During the first 7-10 days of the ketogenic diet, the body must go through the “metabolic shift,” as Dr. Mauro DiPasquale (proponent of the “Anabolic Diet”, which uses ketosis as its base) calls it. While going through this process, the body will experience a degree of physical and mental fatigue due to the depletion of glycogen stores, as well as occasional dehydration as a result of increased water loss associated with ketosis-induced diuresis. However, once the body becomes more efficient at manufacturing ketones as the main energy substrate, many people find that they have far more energy compared to a non-ketosis state.

Ketosis Diet Examples

  • During a ketogenic diet, you want your macronutrient range to reflect:
  • Protein = 20-30%
  • Fats = 60-70%
  • Carbs = No more than 50 grams per day.

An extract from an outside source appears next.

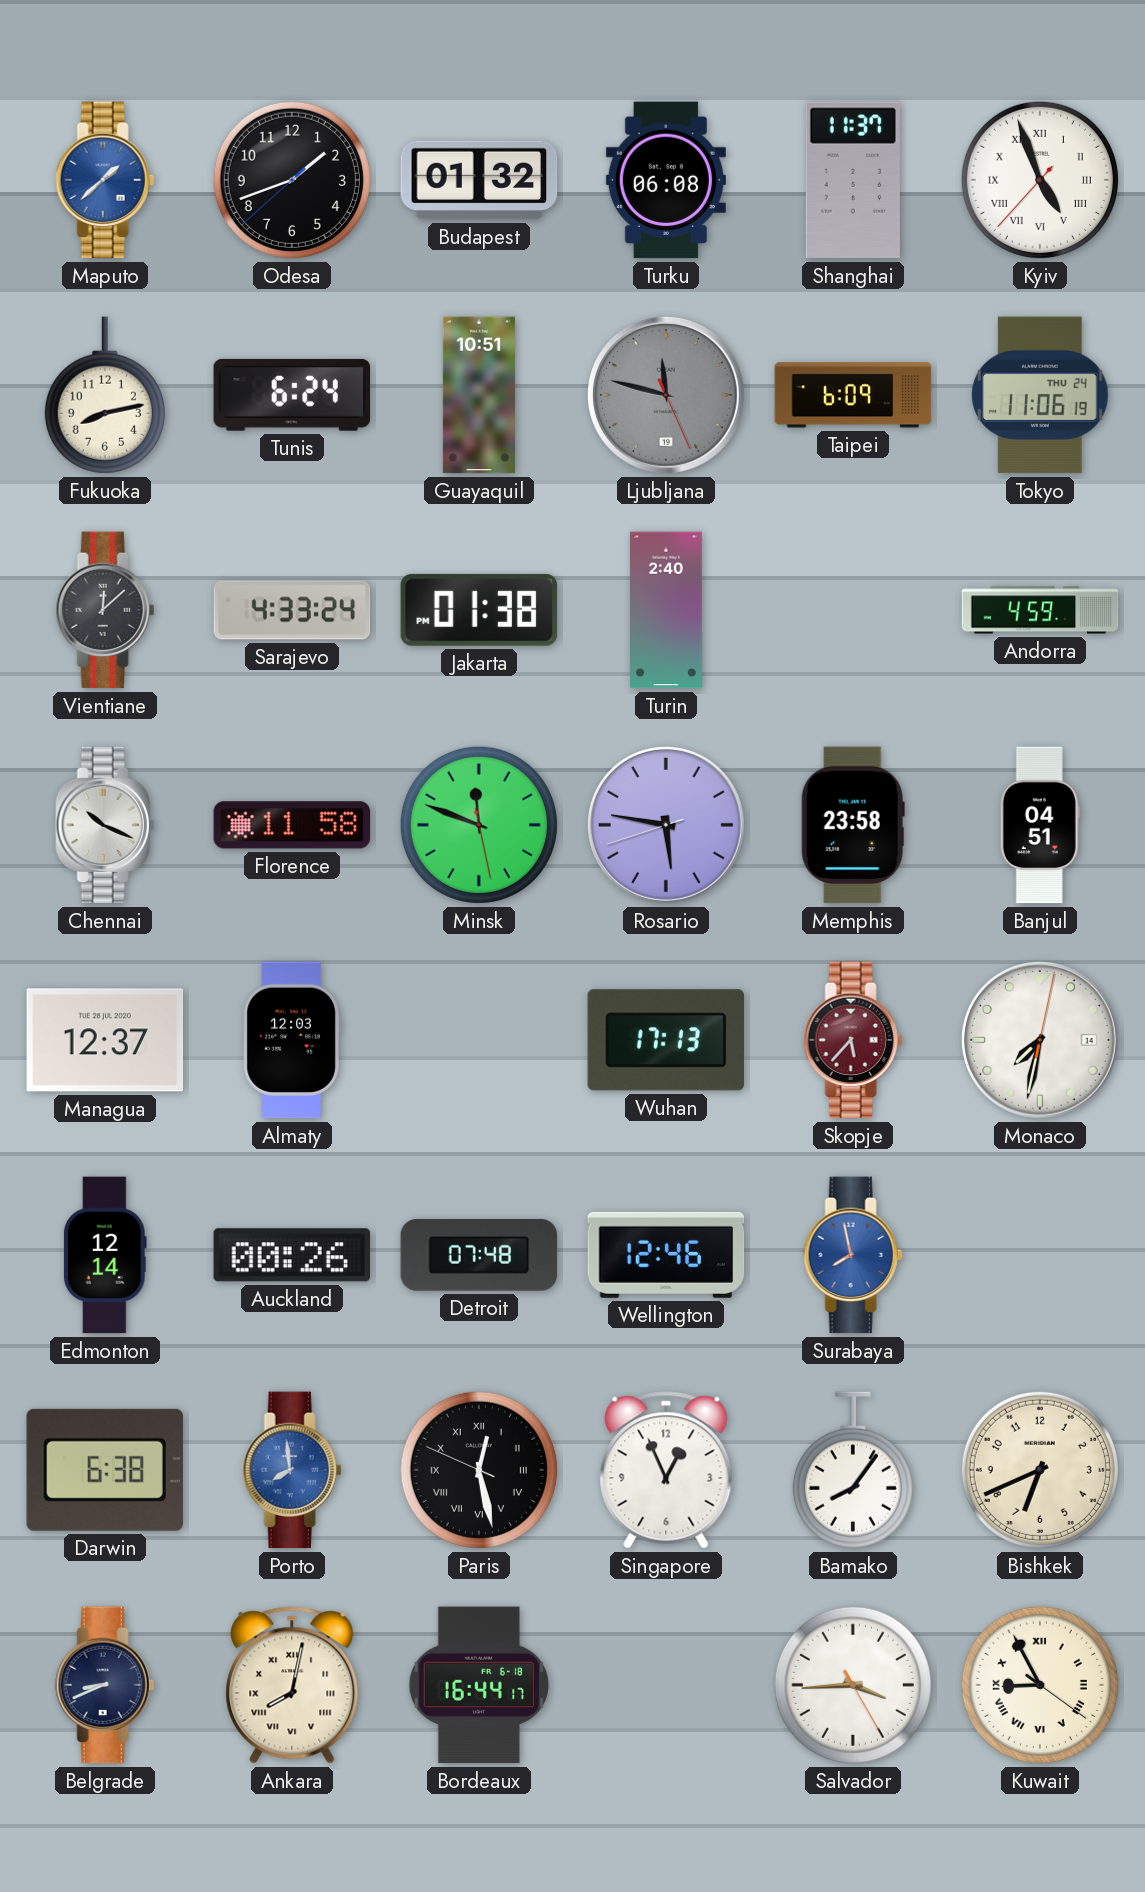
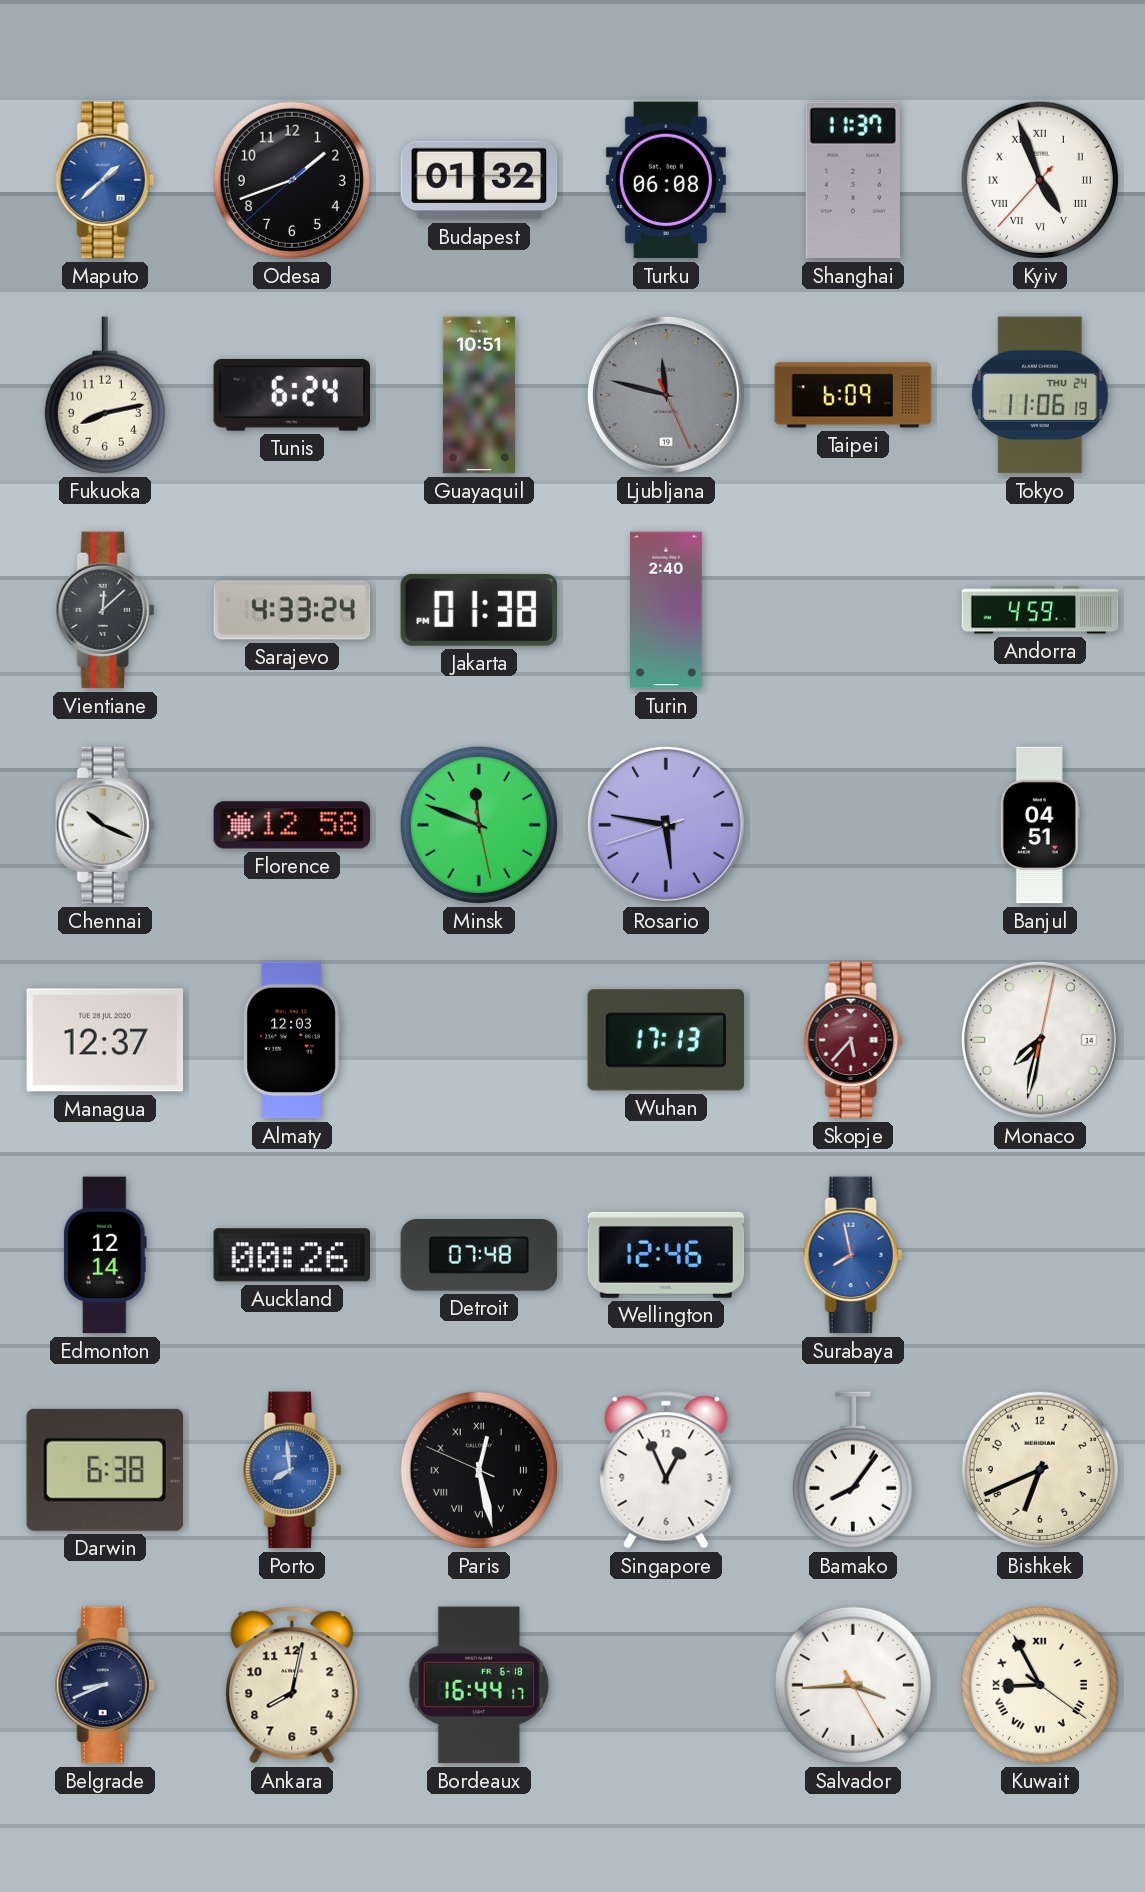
Florence: 11:58 -> 12:58
Memphis: 23:58 -> none
Ankara numerals: Roman -> Arabic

Straying from the above formula will result in failure to reach a state of ketosis, and the body must go through the metabolic shift once again by following the diet strictly from the beginning.

A typical day following this low carb diet would look something like this:

  • Breakfast = Bacon and eggs, coffee with full-cream milk and no sugar, fish oil tablets
  • Morning tea = Slices of cheese and non-starchy vegetable sticks
  • Lunch = Chicken breast with leafy greens and nuts
  • Afternoon tea = Avocado slices with salt and pepper
  • Dinner = Fish cooked in coconut oil, non-starchy vegetables with butter
  • Dessert (optional) = Skinny Cow ice cream, tablespoon of peanut butter

As with any diet, it’s important to consult with a dietician or GP beforehand, and to supplement with appropriate vitamins and minerals (i.e. fiber and multivitamins). And, like most low carb diets, a ketosis diet is not ideal for continued use once your weight loss goal has been met.